Task objective:
The stretch wanted below opens at the line containing "proyecto sobre la" and closes at the line containing "dispositivos eléctricos para usos no". Please return it exactly, with no other lines.

↓↓↓

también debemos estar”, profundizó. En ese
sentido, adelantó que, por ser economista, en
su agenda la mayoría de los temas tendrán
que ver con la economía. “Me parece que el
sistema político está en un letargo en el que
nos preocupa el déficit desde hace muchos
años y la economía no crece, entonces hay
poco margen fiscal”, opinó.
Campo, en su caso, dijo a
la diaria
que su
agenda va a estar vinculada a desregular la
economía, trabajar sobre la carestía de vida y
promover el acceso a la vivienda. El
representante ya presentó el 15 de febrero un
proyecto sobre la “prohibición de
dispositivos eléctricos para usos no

↑↑↑
↓↓↓

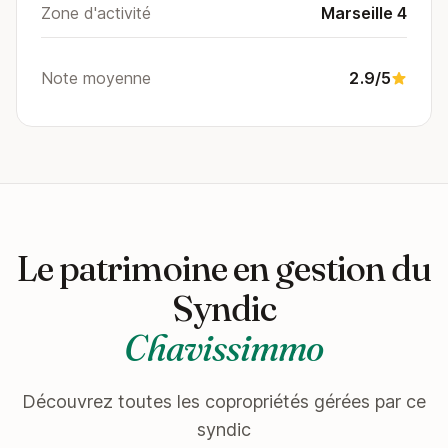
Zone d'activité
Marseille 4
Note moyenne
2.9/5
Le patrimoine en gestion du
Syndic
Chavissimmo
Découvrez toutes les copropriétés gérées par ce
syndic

↑↑↑

Response:
proyecto sobre la “prohibición de
dispositivos eléctricos para usos no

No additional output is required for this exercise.